Site web : http://www.vox-poetica.com/t/rfh/index.html
Adresse(s) électronique(s) de contact : alexandre(at)vox-poetica.org, luba.jurgenson(at)wanadoo.fr
Comme pour les années précédentes, le travail du séminaire a porté sur la question du rapport entre le récit littéraire et l’Histoire dans ses multiples acceptions : à la fois comme événements objectivement survenus dans le passé, expérience personnelle de celui qui y a pris part, récit que la science en fait et mémoire modelant la culture dans laquelle cette transmission s’inscrit. À partir des œuvres portant sur les grandes ruptures historiques (la Première guerre mondiale, l’extermination des Juifs d’Europe pendant la Seconde guerre mondiale, les répressions staliniennes) des spécialistes venus d’horizons divers – historiographie, littérature, mais aussi sociologie, esthétique, philosophie, histoire de l’art – tentent de saisir dans un dialogue interdisciplinaire la logique des rapports complexes entre plusieurs formes de connaissance et de transmission. Dans une perspective méta-historique, nous avons interrogé non seulement les faits, mais aussi les vécus individuels et collectifs ainsi que leur mise en récit et la manière dont cette narrativisation a influencé non seulement la formation de la conscience des événements, mais le cadre même de son émergence, c’est-à-dire la culture européenne et occidentale. Quels sont les rapports, les influences mutuelles, les « allées et venues » du sens opérés à partir d’une expérience historique (le témoin, le survivant) qui entend aboutir à une connaissance partagée par tous (la société, la culture) ? Quelle en est la « gestion » symbolique pratiquée par différentes institutions ? Enfin, comment une expérience historique est littérarisée, comment elle devient, pour le lecteur aussi une expérience artistique ? Quand et comment s’opère le passage du dire testimonial dépourvu d’aspirations littéraires à un récit clairement formé à partir d’un projet poétique ? Quelles conséquences cette prise en charge de l’expérience par l’art a-t-elle pour la connaissance de l’événement ?

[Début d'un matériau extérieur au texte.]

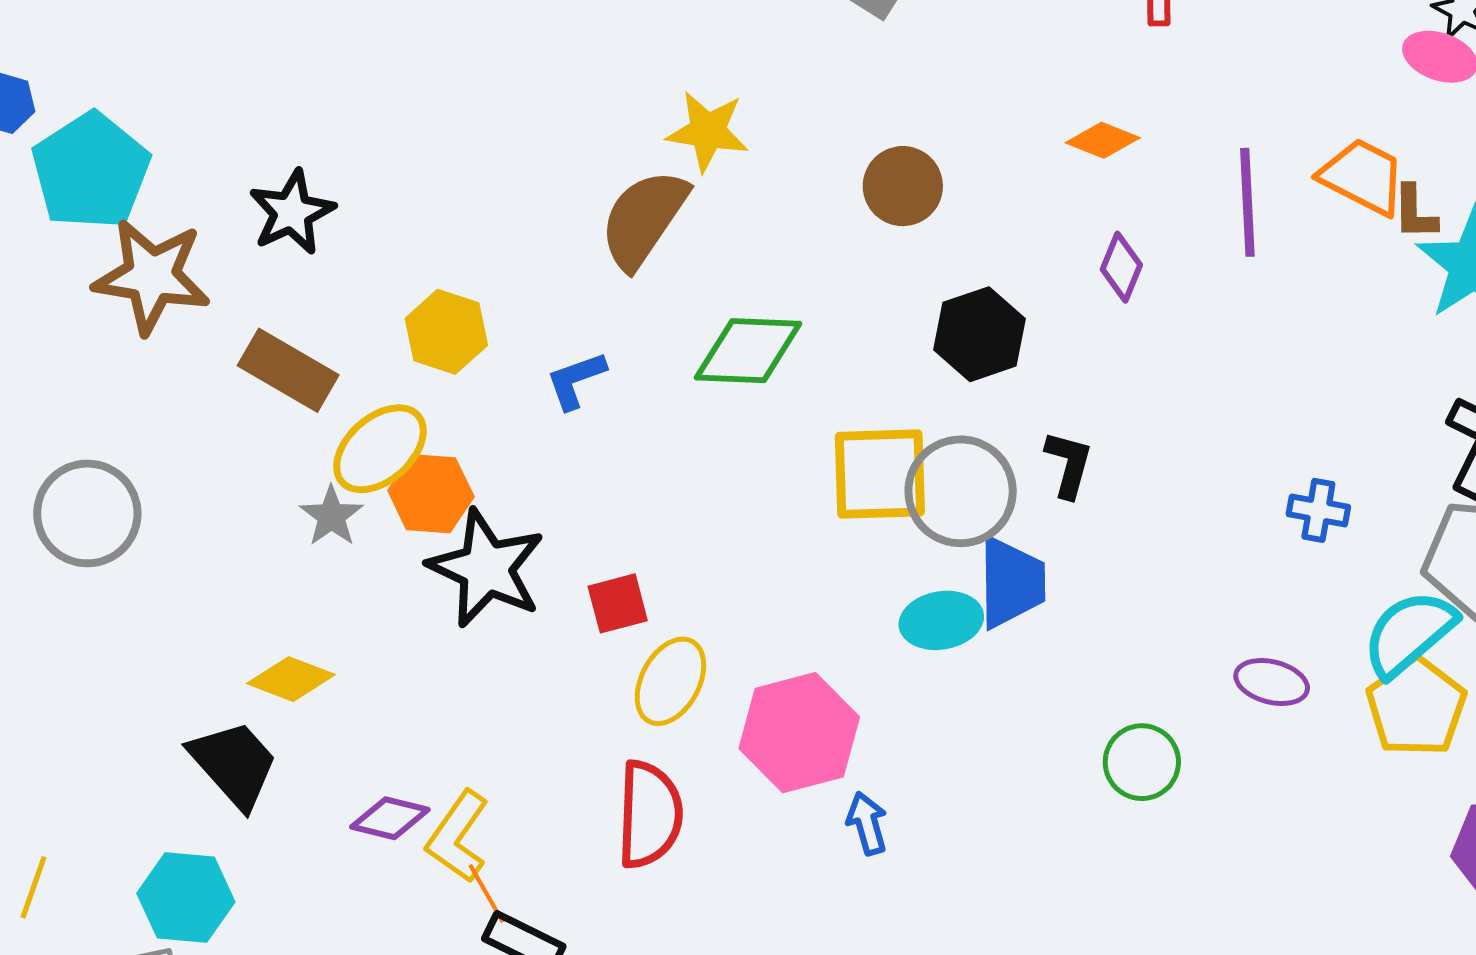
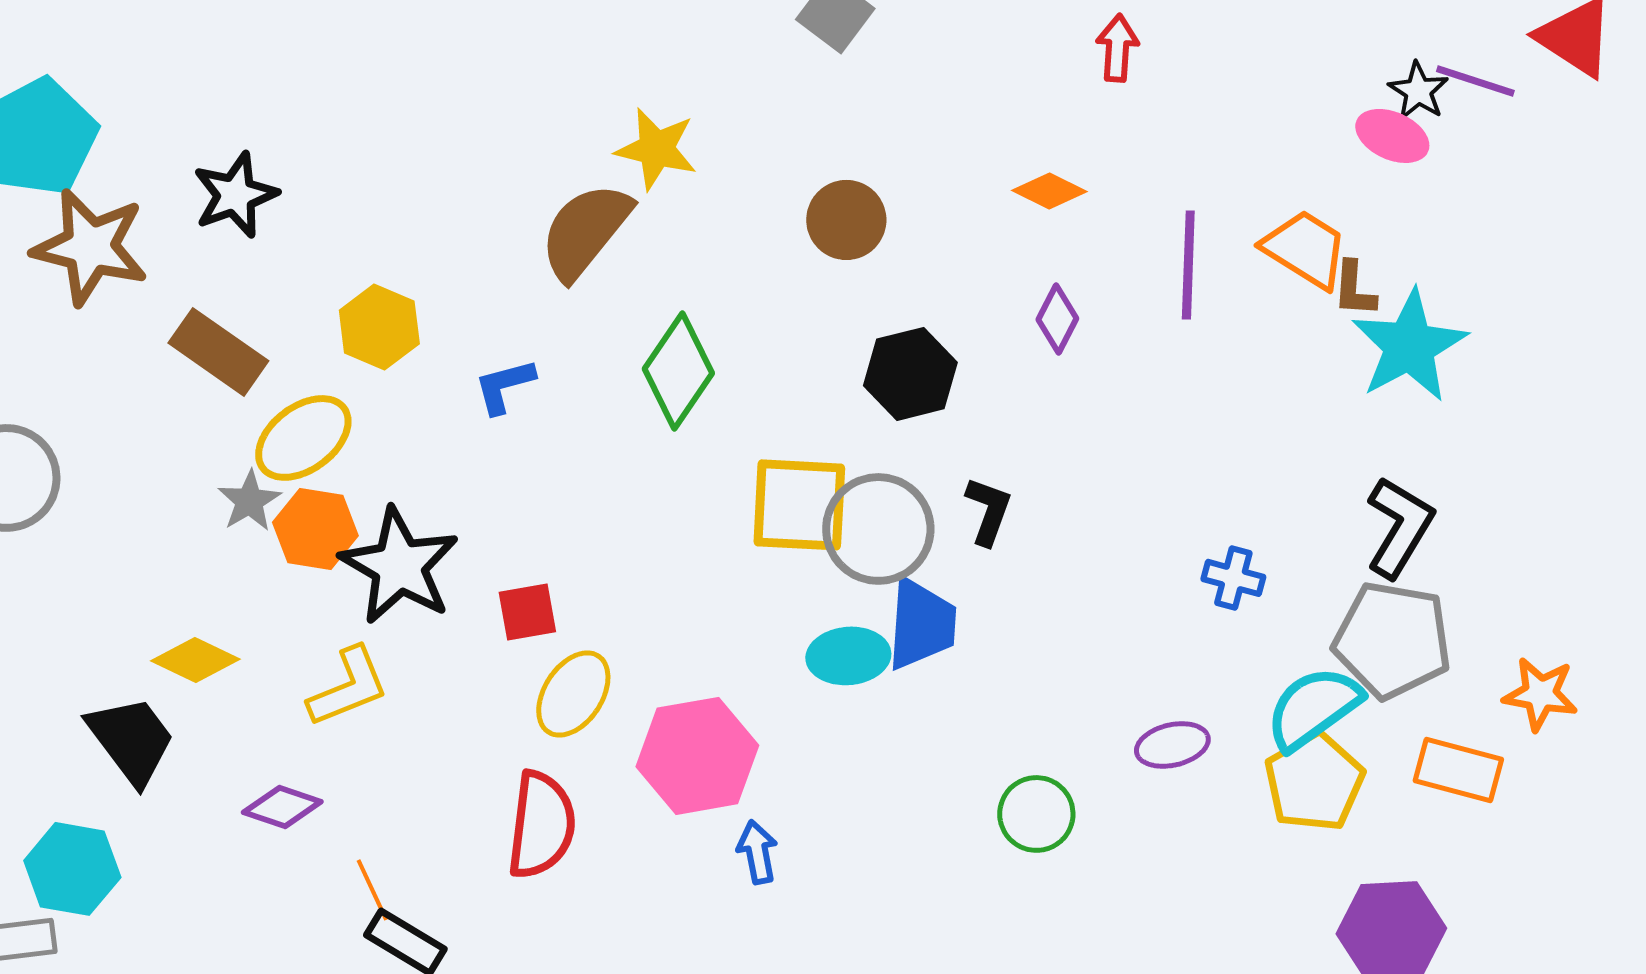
green diamond: (748, 351) -> (678, 371), turned -63
orange hexagon: (431, 494) -> (315, 529), moved
purple ellipse: (1272, 682) -> (1172, 745), turned -32
yellow L-shape: (458, 837) -> (348, 687), moved, turned -152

La question du récit face à l’Histoire nous a conduits à aborder également, de manière spécifique, d’autres types de mise en scène du réel historique, à savoir, les productions discursives et visuelles diffusées par les Etats à des fins de propagande. Le second semestre a été ainsi spécifiquement consacré à la question des pratiques et usages de la propagande dans les sociétés totalitaires, mais aussi dans les sociétés démocratiques : instrumentalisation politique des récits, des images photographiques et cinématographiques et des discours. Nous avons ainsi cherché à cerner la part du visible qui résiste dans les pratiques politiques cachées et transparaît au travers des productions culturelles visant à créer le consensus social. Il s’agissait ainsi de s’interroger sur cette zone floue de la conscience collective qui se situe entre savoir et non savoir et d’en analyser les mécanismes profonds d’organisation narrative. Au cours de ce semestre, à partir des interventions sur les statuts et usages des images animées documentaires de la Grande Guerre (Laurent Véray, Université de Paris Ouest-Nanterre La Défense), les supports et mécanismes de la propagande nazie entre terreur, séduction et divertissement (Claire Aslangul, Paris-Sorbonne), les images réalisées par le NKVD sur les déportés spéciaux du Nord soviétique (Hélène Mondon, Paris-Sorbonne), le camp des Solovki à travers les textes et images de propagande (Luba Jurgenson, Paris-Sorbonne), mais aussi, l’utilisation de la représentation de la victime dans l’humanitaire et les (Philippe Mesnard, Haute école de Bruxelles/Collège de Philosophie) et les dérives des politiques mémorielles actuelles (Régine Robin, l’UQAM), s’est installée une interrogation théorique sur la place du récit dans les différentes formes de désinformation et de manipulation politique.
Dernière modification de cette fiche : 9 juin 2010.